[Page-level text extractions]
+++
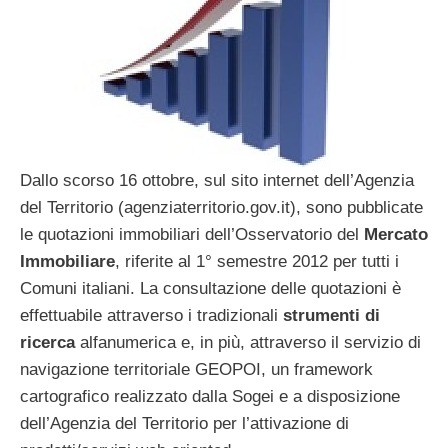
Dallo scorso 16 ottobre, sul sito internet dell’Agenzia
del Territorio (agenziaterritorio.gov.it), sono pubblicate
le quotazioni immobiliari dell’Osservatorio del
Mercato
Immobiliare
, riferite al 1° semestre 2012 per tutti i
Comuni italiani. La consultazione delle quotazioni è
effettuabile attraverso i tradizionali
strumenti di
ricerca
alfanumerica e, in più, attraverso il servizio di
navigazione territoriale GEOPOI, un framework
cartografico realizzato dalla Sogei e a disposizione
dell’Agenzia del Territorio per l’attivazione di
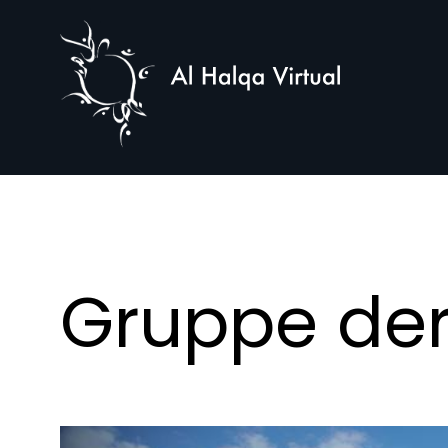
Al
Halqa
Gruppe der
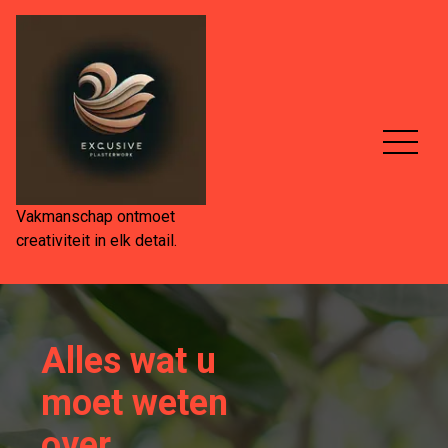
Spring
naar
de
inhoud
Vakmanschap ontmoet
creativiteit in elk detail.
Alles wat u
moet weten
over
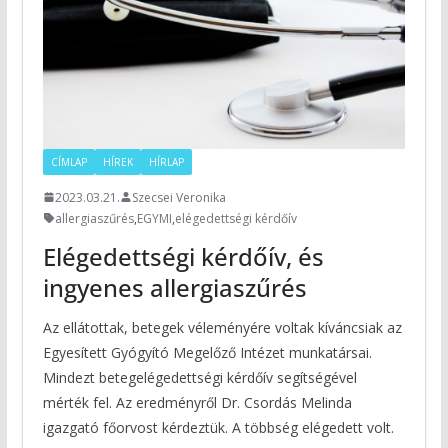
CÍMLAP
HÍREK
HÍRLAP
2023.03.21.
Szecsei Veronika
allergiaszűrés
,
EGYMI
,
elégedettségi kérdőív
Elégedettségi kérdőív, és
ingyenes allergiaszűrés
Az ellátottak, betegek véleményére voltak kíváncsiak az
Egyesített Gyógyító Megelőző Intézet munkatársai.
Mindezt betegelégedettségi kérdőív segítségével
mérték fel. Az eredményről Dr. Csordás Melinda
igazgató főorvost kérdeztük. A többség elégedett volt.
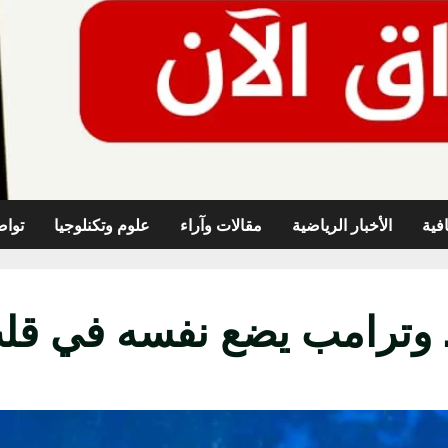
افية
الأخبار الرياضية
مقالات وآراء
علوم وتكنلوجيا
تواص
ة.. وترامب يضع نفسه في ق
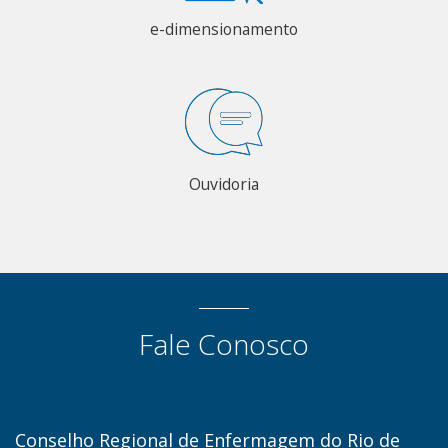
e-dimensionamento
Ouvidoria
Fale Conosco
Conselho Regional de Enfermagem do Rio de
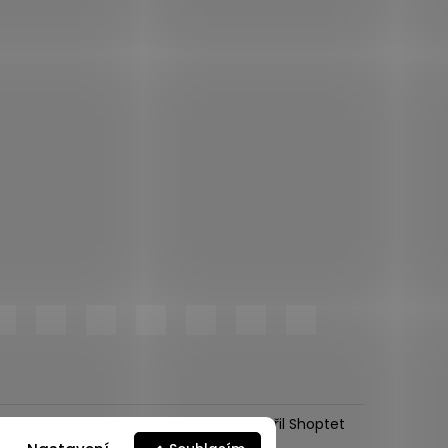
Vytvořil Shoptet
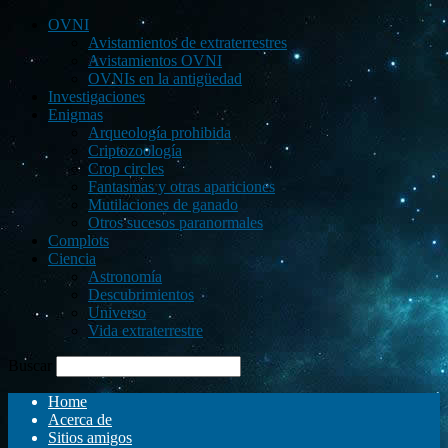
OVNI
Avistamientos de extraterrestres
Avistamientos OVNI
OVNIs en la antigüedad
Investigaciones
Enigmas
Arqueología prohibida
Criptozoología
Crop circles
Fantasmas y otras apariciones
Mutilaciones de ganado
Otros sucesos paranormales
Complots
Ciencia
Astronomía
Descubrimientos
Universo
Vida extraterrestre
Buscar
Home
Acerca de
Sitios amigos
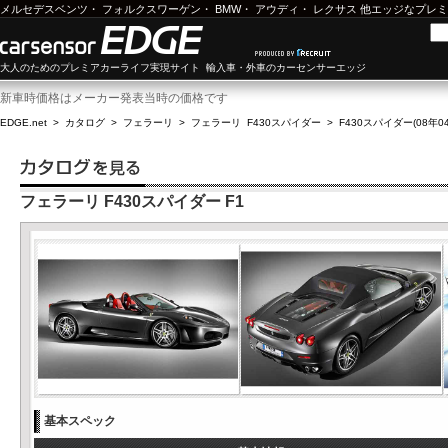
メルセデスベンツ
・
フォルクスワーゲン
・
BMW
・
アウディ
・
レクサス
他エッジなプレミ
大人のためのプレミアカーライフ実現サイト 輸入車・外車のカーセンサーエッジ
新車時価格はメーカー発表当時の価格です
EDGE.net
>
カタログ
>
フェラーリ
>
フェラーリ F430スパイダー
>
F430スパイダー(08年04
フェラーリ F430スパイダー F1
基本スペック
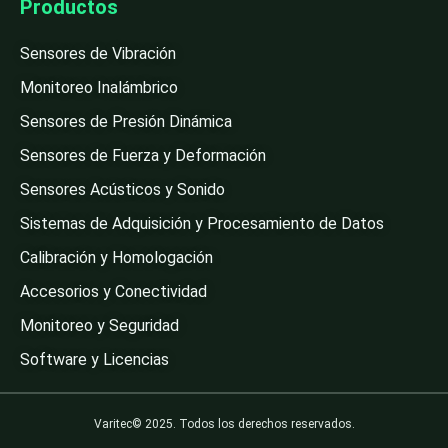
Productos
Sensores de Vibración
Monitoreo Inalámbrico
Sensores de Presión Dinámica
Sensores de Fuerza y Deformación
Sensores Acústicos y Sonido
Sistemas de Adquisición y Procesamiento de Datos
Calibración y Homologación
Accesorios y Conectividad
Monitoreo y Seguridad
Software y Licencias
Varitec© 2025. Todos los derechos reservados.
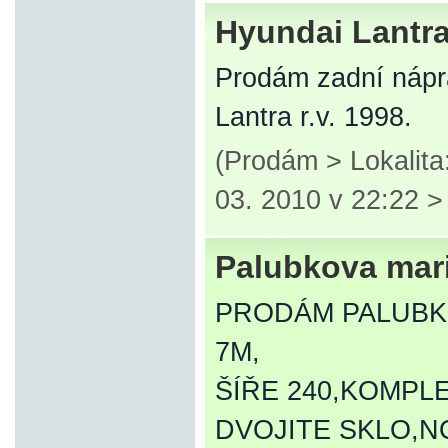
Hyundai Lantr
Prodám zadní nápr
Lantra r.v. 1998.
(Prodám > Lokalita
03. 2010 v 22:22 
Palubkova mar
PRODÁM PALUBK
7M,
ŠÍŘE 240,KOMPL
DVOJITE SKLO,N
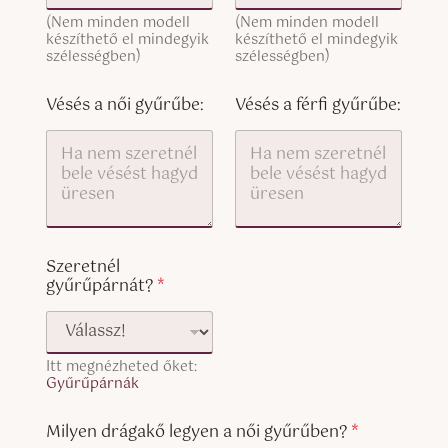
c
h
T
o
ö
(Nem minden modell
(Nem minden modell
e
p
készíthető el mindegyik
készíthető el mindegyik
z
x
y
szélességben)
szélességben)
:
t
)
T
(
e
c
Vésés a női gyűrűbe:
Vésés a férfi gyűrűbe:
x
o
t
p
n
y
ő
)
i
Szeretnél
gyűrűpárnát?
*
Itt megnézheted őket:
Gyűrűpárnák
Milyen drágakő legyen a női gyűrűben?
*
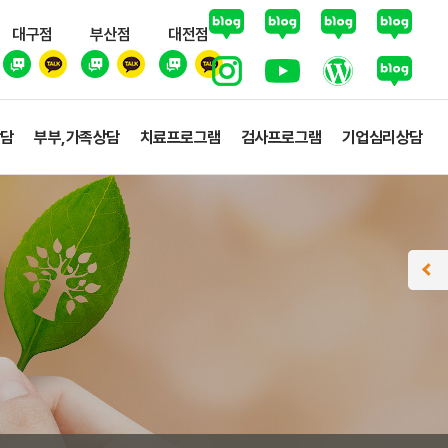
대구점
부산점
대전점
상담
부부,가족상담
치료프로그램
검사프로그램
기업심리상담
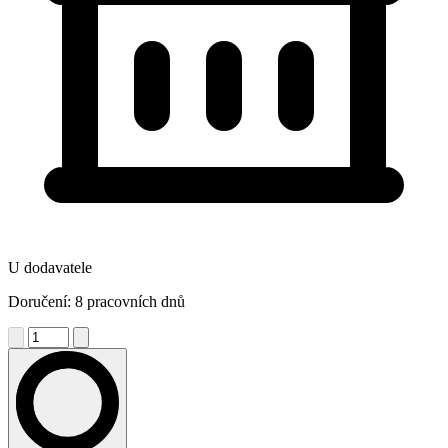
U dodavatele
Doručení: 8 pracovních dnů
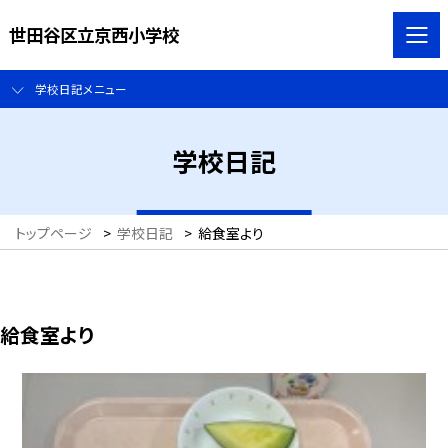
世田谷区立京西小学校
学校日記メニュー
学校日記
トップページ
>
学校日記
>
給食室より
給食室より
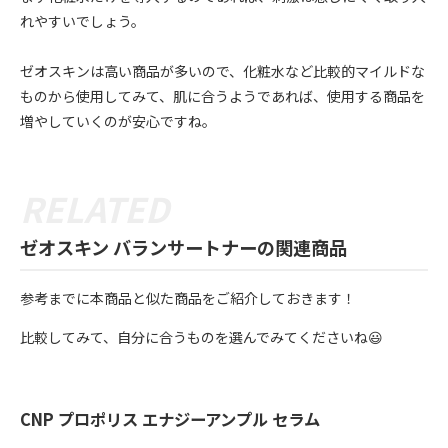
れやすいでしょう。
ゼオスキンは高い商品が多いので、化粧水など比較的マイルドな
ものから使用してみて、肌に合うようであれば、使用する商品を
増やしていくのが安心ですね。
ゼオスキン バランサートナーの関連商品
参考までに本商品と似た商品をご紹介しておきます！
比較してみて、自分に合うものを選んでみてくださいね😃
CNP プロポリス エナジーアンプル セラム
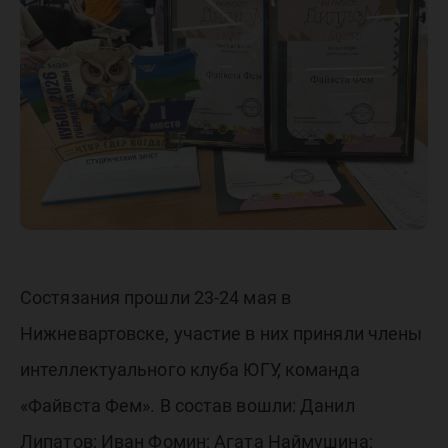
Кубка
Губерна
Югры —
2026!
Состязания прошли 23-24 мая в
Нижневартовске, участие в них приняли члены
интеллектуального клуба ЮГУ, команда
«Файвста Фем». В состав вошли: Данил
Липатов; Иван Фомин; Агата Наймушина;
+++
• [TASK BRIEF]: Since pictures are not part of the copy, set down only the remaining data exactly.

• [ANSWER BOX]:
Dallo scorso 16 ottobre, sul sito internet dell’Agenzia
del Territorio (agenziaterritorio.gov.it), sono pubblicate
le quotazioni immobiliari dell’Osservatorio del
Mercato
Immobiliare
, riferite al 1° semestre 2012 per tutti i
Comuni italiani. La consultazione delle quotazioni è
effettuabile attraverso i tradizionali
strumenti di
ricerca
alfanumerica e, in più, attraverso il servizio di
navigazione territoriale GEOPOI, un framework
cartografico realizzato dalla Sogei e a disposizione
dell’Agenzia del Territorio per l’attivazione di
Al
Halqa
Gruppe der
Spring
naar
de
inhoud
Vakmanschap ontmoet
creativiteit in elk detail.
Alles wat u
moet weten
over
CÍMLAP
HÍREK
HÍRLAP
2023.03.21.
Szecsei Veronika
allergiaszűrés
,
EGYMI
,
elégedettségi kérdőív
Elégedettségi kérdőív, és
ingyenes allergiaszűrés
Az ellátottak, betegek véleményére voltak kíváncsiak az
Egyesített Gyógyító Megelőző Intézet munkatársai.
Mindezt betegelégedettségi kérdőív segítségével
mérték fel. Az eredményről Dr. Csordás Melinda
igazgató főorvost kérdeztük. A többség elégedett volt.
افية
الأخبار الرياضية
مقالات وآراء
علوم وتكنلوجيا
تواص
ة.. وترامب يضع نفسه في ق
e-dimensionamento
Ouvidoria
Fale Conosco
Conselho Regional de Enfermagem do Rio de
Vytvořil Shoptet
OVNI
Avistamientos de extraterrestres
Avistamientos OVNI
OVNIs en la antigüedad
Investigaciones
Enigmas
Arqueología prohibida
Criptozoología
Crop circles
Fantasmas y otras apariciones
Mutilaciones de ganado
Otros sucesos paranormales
Complots
Ciencia
Astronomía
Descubrimientos
Universo
Vida extraterrestre
Buscar
Home
Acerca de
Sitios amigos
メルセデスベンツ
・
フォルクスワーゲン
・
BMW
・
アウディ
・
レクサス
他エッジなプレミ
大人のためのプレミアカーライフ実現サイト 輸入車・外車のカーセンサーエッジ
新車時価格はメーカー発表当時の価格です
EDGE.net
>
カタログ
>
フェラーリ
>
フェラーリ F430スパイダー
>
F430スパイダー(08年04
フェラーリ F430スパイダー F1
基本スペック
Productos
Sensores de Vibración
Monitoreo Inalámbrico
Sensores de Presión Dinámica
Sensores de Fuerza y Deformación
Sensores Acústicos y Sonido
Sistemas de Adquisición y Procesamiento de Datos
Calibración y Homologación
Accesorios y Conectividad
Monitoreo y Seguridad
Software y Licencias
Varitec© 2025. Todos los derechos reservados.
Hyundai Lantr
Prodám zadní nápr
Lantra r.v. 1998.
(Prodám > Lokalita
03. 2010 v 22:22 
Palubkova mar
PRODÁM PALUBK
7M,
ŠÍŘE 240,KOMPL
DVOJITE SKLO,N
c
h
T
o
ö
(Nem minden modell
(Nem minden modell
e
p
készíthető el mindegyik
készíthető el mindegyik
z
x
y
szélességben)
szélességben)
:
t
)
T
(
e
c
Vésés a női gyűrűbe:
Vésés a férfi gyűrűbe:
x
o
t
p
n
y
ő
)
i
Szeretnél
gyűrűpárnát?
*
Itt megnézheted őket:
Gyűrűpárnák
Milyen drágakő legyen a női gyűrűben?
*
대구점
부산점
대전점
상담
부부,가족상담
치료프로그램
검사프로그램
기업심리상담
U dodavatele
Doručení: 8 pracovních dnů
世田谷区立京西小学校
学校日記メニュー
学校日記
トップページ
>
学校日記
>
給食室より
給食室より
れやすいでしょう。
ゼオスキンは高い商品が多いので、化粧水など比較的マイルドな
ものから使用してみて、肌に合うようであれば、使用する商品を
増やしていくのが安心ですね。
ゼオスキン バランサートナーの関連商品
参考までに本商品と似た商品をご紹介しておきます！
比較してみて、自分に合うものを選んでみてくださいね😃
CNP プロポリス エナジーアンプル セラム
Кубка
Губерна
Югры —
2026!
Состязания прошли 23-24 мая в
Нижневартовске, участие в них приняли члены
интеллектуального клуба ЮГУ, команда
«Файвста Фем». В состав вошли: Данил
Липатов; Иван Фомин; Агата Наймушина;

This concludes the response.